_EXERCISE AIM_. The answer must give back every line of the data exactly, with no pictures.

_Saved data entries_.
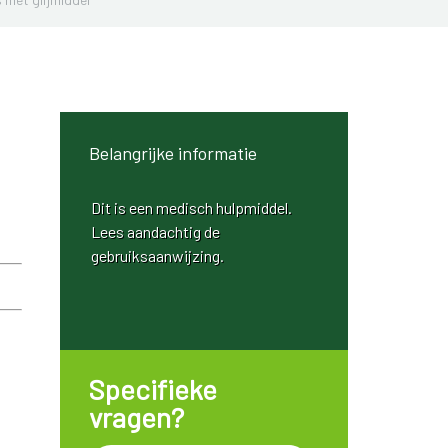
Belangrijke informatie
Dit is een medisch hulpmiddel.
Lees aandachtig de
gebruiksaanwijzing.
Specifieke
vragen?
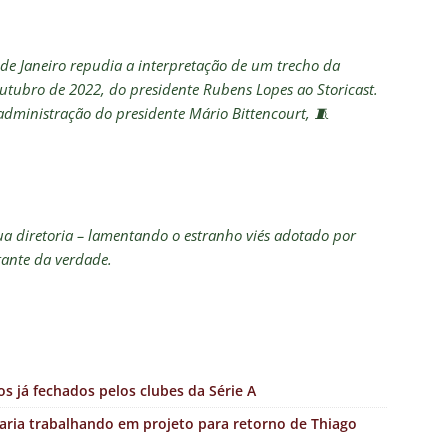
 de Janeiro repudia a interpretação de um trecho da
outubro de 2022, do presidente Rubens Lopes ao Storicast.
 administração do presidente Mário Bittencourt, 🧵
sua diretoria – lamentando o estranho viés adotado por
tante da verdade.
os já fechados pelos clubes da Série A
aria trabalhando em projeto para retorno de Thiago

_SOLUTION FOR THIS TASK_.
Belangrijke informatie
Dit is een medisch hulpmiddel.
Lees aandachtig de
gebruiksaanwijzing.
Specifieke
vragen?
 de Janeiro repudia a interpretação de um trecho da
outubro de 2022, do presidente Rubens Lopes ao Storicast.
 administração do presidente Mário Bittencourt, 🧵
sua diretoria – lamentando o estranho viés adotado por
tante da verdade.
os já fechados pelos clubes da Série A
aria trabalhando em projeto para retorno de Thiago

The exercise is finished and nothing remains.